This year’s extraordinarily wet spring may have put a crimp in the plans for your garden, but the repeated soaking rains and slow progression of warming temperatures have provided that perfect world about which frogs usually can only dream.
While deep, dark ruts still mark the depths to which the tractor labored against mud and tall grass in the first mowing of spring, the amphibians in my yard couldn’t be happier. This year, those dual-lived dwellers of puddles, pools and ponds can casually complete their life changes without the race against water drying out, as happens so many other times.

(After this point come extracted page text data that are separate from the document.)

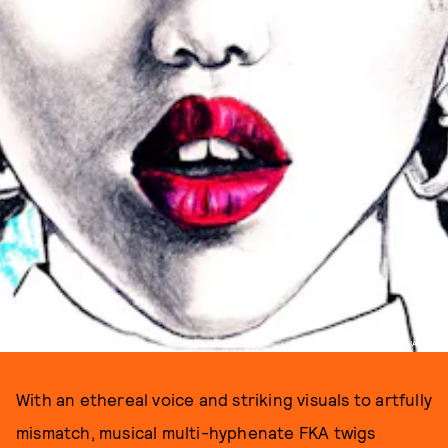
ILLUSTRATED BY DESSIE JACKSON
With an ethereal voice and striking visuals to artfully
mismatch, musical multi-hyphenate FKA twigs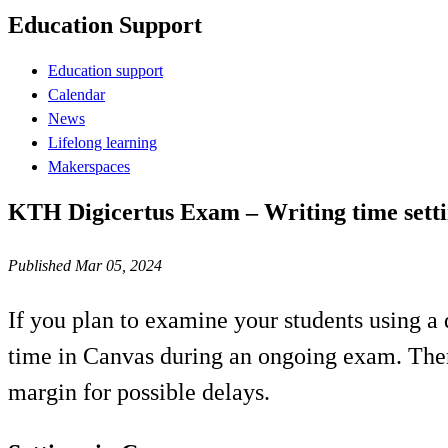
Education Support
Education support
Calendar
News
Lifelong learning
Makerspaces
KTH Digicertus Exam – Writing time setti
Published Mar 05, 2024
If you plan to examine your students using a d
time in Canvas during an ongoing exam. There
margin for possible delays.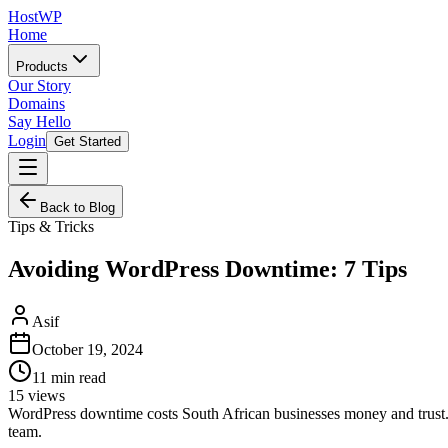
HostWP
Home
Products
Our Story
Domains
Say Hello
Login
Get Started
Back to Blog
Tips & Tricks
Avoiding WordPress Downtime: 7 Tips
Asif
October 19, 2024
11
min read
15
views
WordPress downtime costs South African businesses money and trust. L
team.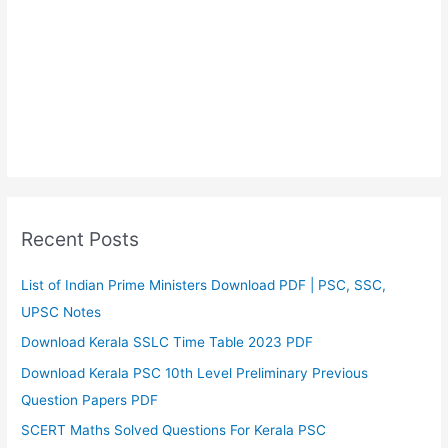
Recent Posts
List of Indian Prime Ministers Download PDF | PSC, SSC,
UPSC Notes
Download Kerala SSLC Time Table 2023 PDF
Download Kerala PSC 10th Level Preliminary Previous
Question Papers PDF
SCERT Maths Solved Questions For Kerala PSC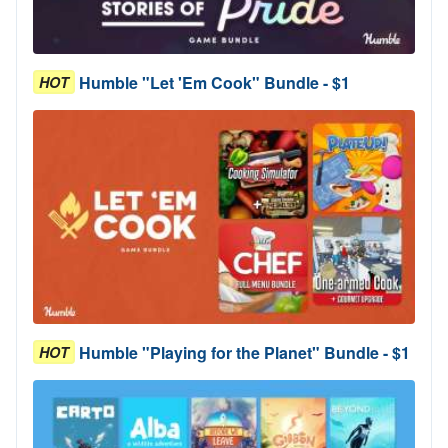
Humble "Let 'Em Cook" Bundle - $1
HOT
Humble "Playing for the Planet" Bundle - $1
HOT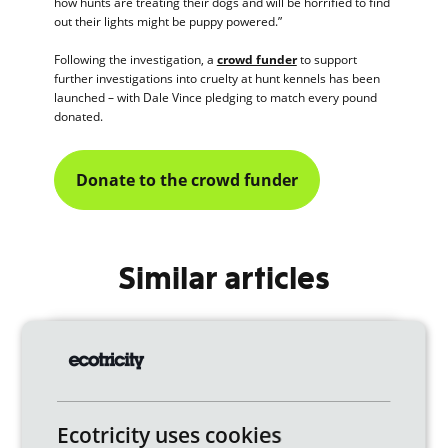
how hunts are treating their dogs and will be horrified to find
out their lights might be puppy powered.”
Following the investigation, a
crowd funder
to support
further investigations into cruelty at hunt kennels has been
launched – with Dale Vince pledging to match every pound
donated.
Donate to the crowd funder
Similar articles
Ecotricity uses cookies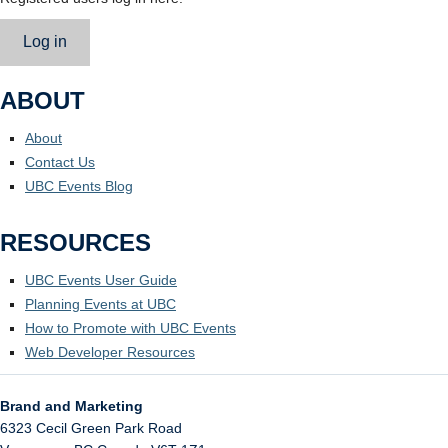
Log in
ABOUT
About
Contact Us
UBC Events Blog
RESOURCES
UBC Events User Guide
Planning Events at UBC
How to Promote with UBC Events
Web Developer Resources
Brand and Marketing
6323 Cecil Green Park Road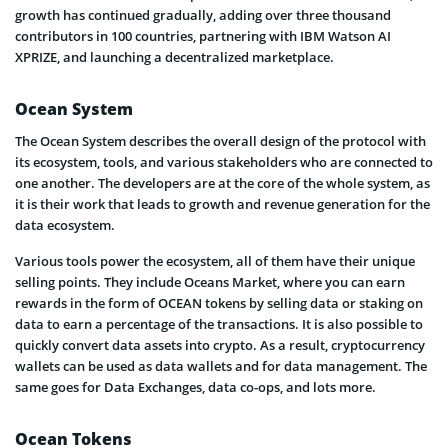
growth has continued gradually, adding over three thousand
contributors in 100 countries, partnering with IBM Watson AI
XPRIZE, and launching a decentralized marketplace.
Ocean System
The Ocean System describes the overall design of the protocol with
its ecosystem, tools, and various stakeholders who are connected to
one another. The developers are at the core of the whole system, as
it is their work that leads to growth and revenue generation for the
data ecosystem.
Various tools power the ecosystem, all of them have their unique
selling points. They include Oceans Market, where you can earn
rewards in the form of OCEAN tokens by selling data or staking on
data to earn a percentage of the transactions. It is also possible to
quickly convert data assets into crypto. As a result, cryptocurrency
wallets can be used as data wallets and for data management. The
same goes for Data Exchanges, data co-ops, and lots more.
Ocean Tokens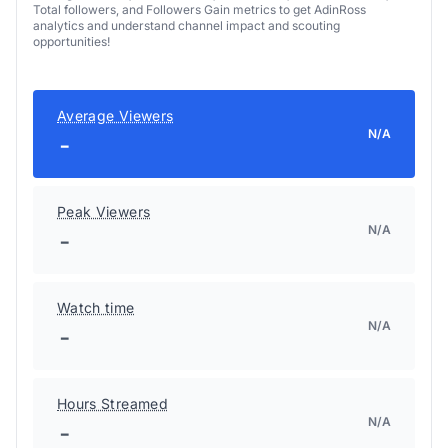
Total followers, and Followers Gain metrics to get AdinRoss
analytics and understand channel impact and scouting
opportunities!
Average Viewers
N/A
-
Peak Viewers
N/A
-
Watch time
N/A
-
Hours Streamed
N/A
-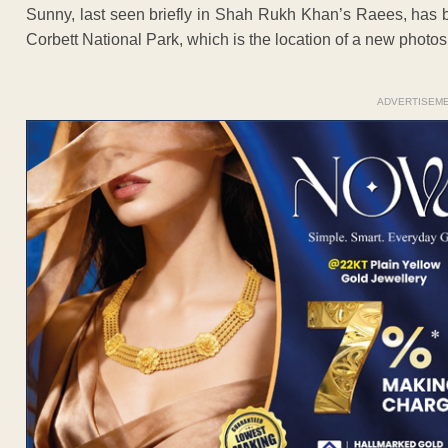
Sunny, last seen briefly in Shah Rukh Khan’s Raees, has bee
Corbett National Park, which is the location of a new photosh
ADVERTISEM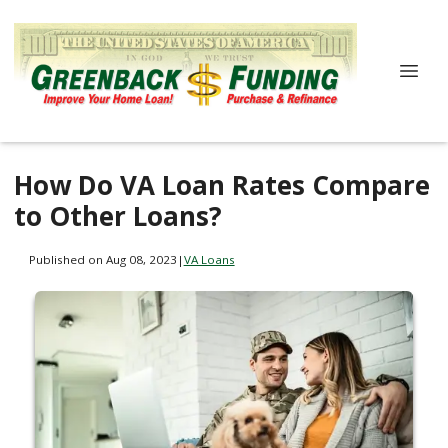
How Do VA Loan Rates Compare
to Other Loans?
Published on Aug 08, 2023
|
VA Loans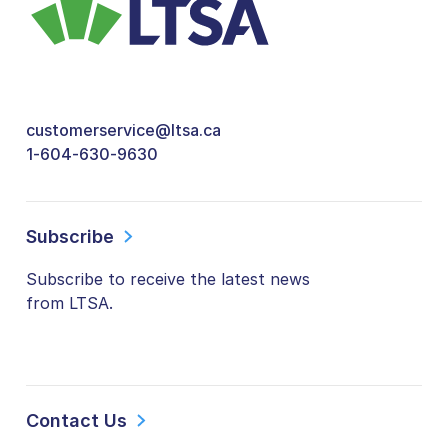
customerservice@ltsa.ca
1-604-630-9630
Subscribe
Subscribe to receive the latest news
from LTSA.
Contact Us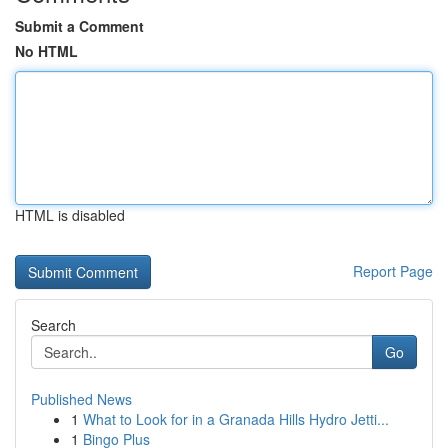
Submit a Comment
No HTML
HTML is disabled
Report Page
Search
Go
Published News
1
What to Look for in a Granada Hills Hydro Jetti...
1
Bingo Plus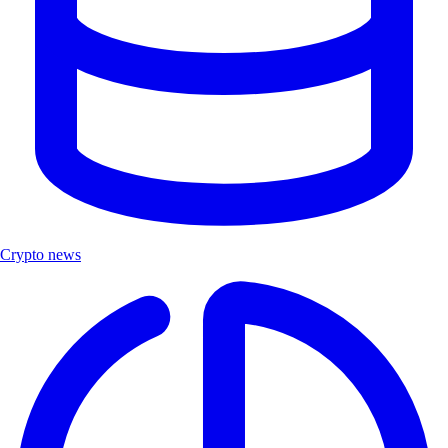
Crypto news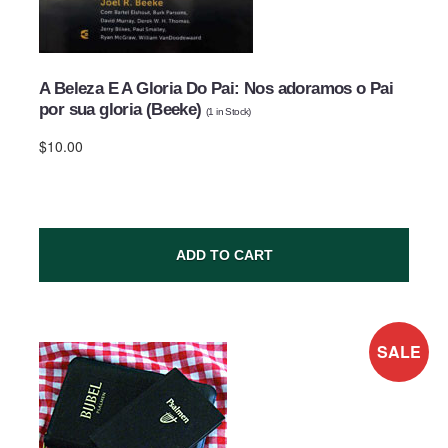
A Beleza E A Gloria Do Pai: Nos adoramos o Pai
por sua gloria (Beeke)
(
1
in Stock)
$10.00
ADD TO CART
SALE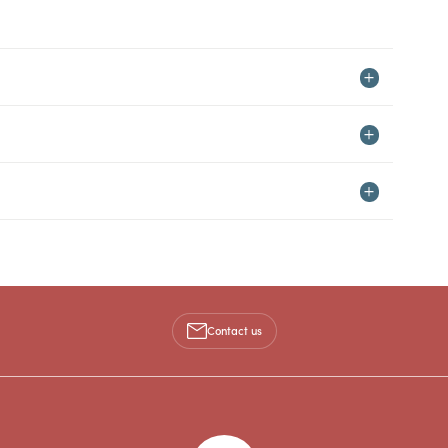
Contact us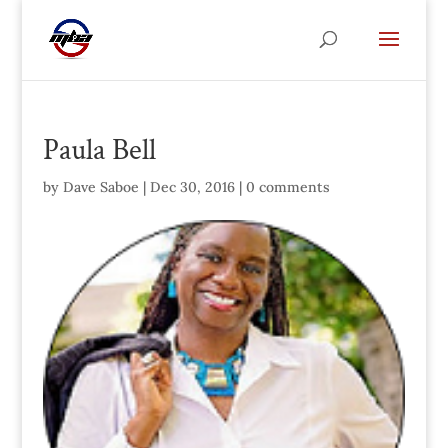
Paula Bell
by
Dave Saboe
|
Dec 30, 2016
|
0 comments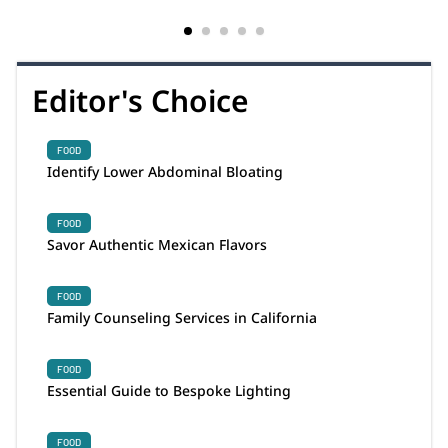
Editor's Choice
FOOD
Identify Lower Abdominal Bloating
FOOD
Savor Authentic Mexican Flavors
FOOD
Family Counseling Services in California
FOOD
Essential Guide to Bespoke Lighting
FOOD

Even before dusk, as the days of spring warm and the air thickens and becomes sweet with honeysuckle and black locust, a frog calls from a nearby tree. Before nightfall, he will climb down from his lichen-covered post nearby, make his way across the few feet of lawn and scale the cool, white side of the swimming pool. In the darkness, others will join him until 15-20 perch at the surface, poised in just several inches of clear water. Their raspy calls fill the damp night air.
By morning, small gelatinous clusters of 10-40 cloudy, white eggs stand out easily against the dark pool liner. The frogs, clinging by their sticky toe pads to the branches all around, seem to have become invisible in their lichen-colored skins…until the day fades and the frogsong brings them out once more.
For a lover of nature and, especially, a watcher of the same, this arrangement couldn’t be any better. Just feet from my backdoor and without even squatting down, I can stand eye-to-eye with this cauldron of amphibian activity. Of course, if you’d like to take a swim, the people pool must wait for its upstairs tenants to move along. Slower springs have found us carrying tadpoles by the 5-gallon bucketful to new homes across the field. Little Pond always welcomes them readily, though it’s far easier on the human transports if the frogs vacate the premises under their own leg-power.
I measure the progression of spring,
as 2 legs become 4,
as plump, dark, tailed bodies slim to frog shape,
as hundreds climb from the water to cross the cool, white side of the pool.
Summer is near when tiny gems of jade and gold escape to the safety of green.
these tiny froglets are under 1/2 inch long!
Tree frogs, in comparison with other frogs, are rather slow-moving and often climb, rather than hop, moving effortlessly along tree branches, well camouflaged by a quickly-changeable skin color. Adults eat crickets, moths and flies.
Can you see the spider, a bold jumper, waiting to tackle a tiny froglet?